• **Action item**
Copy out, from the data below, each line in which the word "Scott" occurs.

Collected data
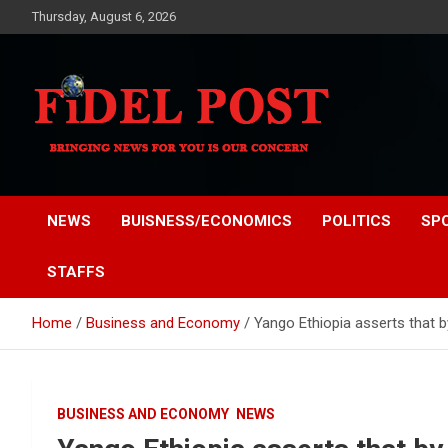
Skip
Thursday, August 6, 2026
to
content
Bringing News For You is Our Concern
Fidel Post
NEWS
BUISNESS/ECONOMICS
POLITICS
SP
STAFFS
Home
Business and Economy
Yango Ethiopia asserts that b
BUSINESS AND ECONOMY
NEWS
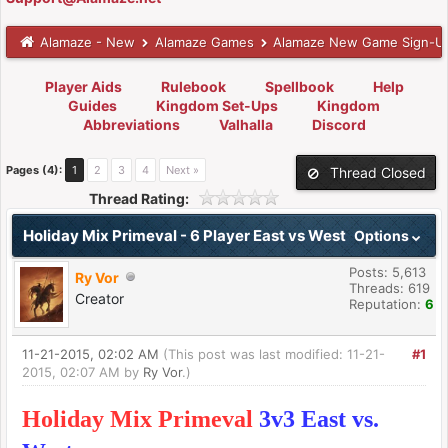
Alamaze - New
Alamaze Games
Alamaze New Game Sign-U
Player Aids
Rulebook
Spellbook
Help
Guides
Kingdom Set-Ups
Kingdom
Abbreviations
Valhalla
Discord
Pages (4):
1
2
3
4
Next »
Thread Closed
Thread Rating:
Holiday Mix Primeval - 6 Player East vs West
Options
Posts: 5,613
Ry Vor
Threads: 619
Creator
Reputation:
6
11-21-2015, 02:02 AM
(This post was last modified: 11-21-
#1
2015, 02:07 AM by
Ry Vor
.)
Holiday Mix Primeval
3v3 East vs.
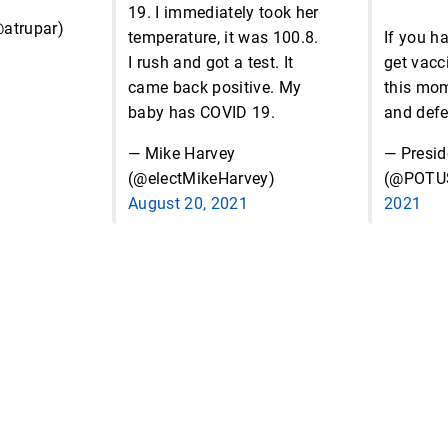
19. I immediately took her
atrupar)
temperature, it was 100.8.
If you ha
I rush and got a test. It
get vacc
came back positive. My
this mo
baby has COVID 19.
and defe
— Mike Harvey
— Presid
(@electMikeHarvey)
(@POTU
August 20, 2021
2021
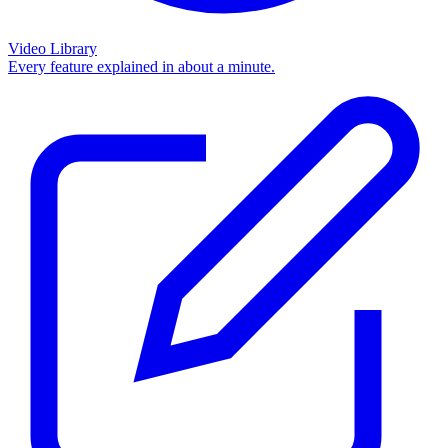
Video Library
Every feature explained in about a minute.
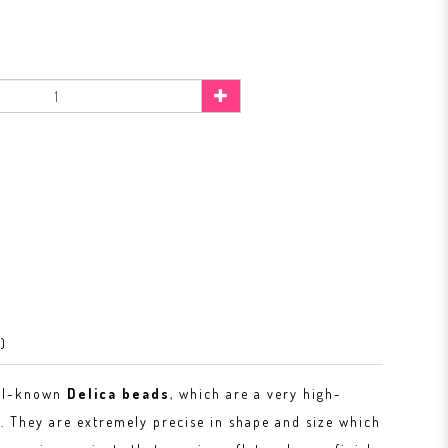
)
ell-known
Delica beads
, which are a very high-
. They are extremely precise in shape and size which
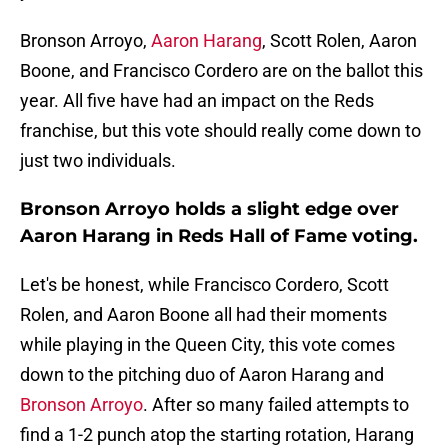
Bronson Arroyo,
Aaron Harang
, Scott Rolen, Aaron
Boone, and Francisco Cordero are on the ballot this
year. All five have had an impact on the Reds
franchise, but this vote should really come down to
just two individuals.
Bronson Arroyo holds a slight edge over
Aaron Harang in Reds Hall of Fame voting.
Let's be honest, while Francisco Cordero, Scott
Rolen, and Aaron Boone all had their moments
while playing in the Queen City, this vote comes
down to the pitching duo of Aaron Harang and
Bronson Arroyo
. After so many failed attempts to
find a 1-2 punch atop the starting rotation, Harang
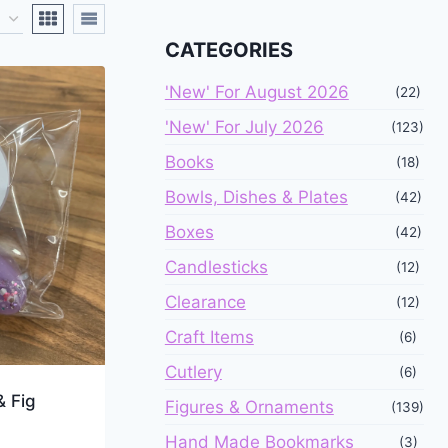
CATEGORIES
'New' For August 2026
(22)
'New' For July 2026
(123)
Books
(18)
Bowls, Dishes & Plates
(42)
Boxes
(42)
Candlesticks
(12)
Clearance
(12)
Craft Items
(6)
Cutlery
(6)
& Fig
Figures & Ornaments
(139)
Hand Made Bookmarks
(3)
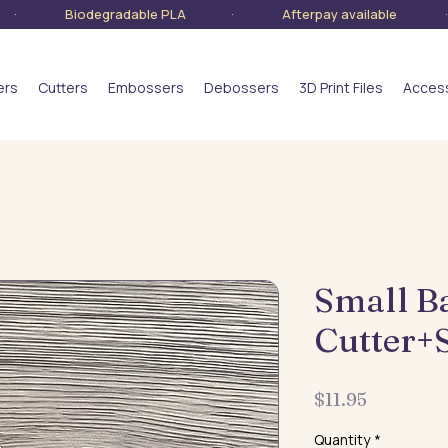
lia · Biodegradable PLA · Afterpay available · S
ers
Cutters
Embossers
Debossers
3D Print Files
Acces
Small B
Cutter+
Price
$11.95
Quantity
*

• **Output of the exercise**
, Scott Rolen, Aaron
Let's be honest, while Francisco Cordero, Scott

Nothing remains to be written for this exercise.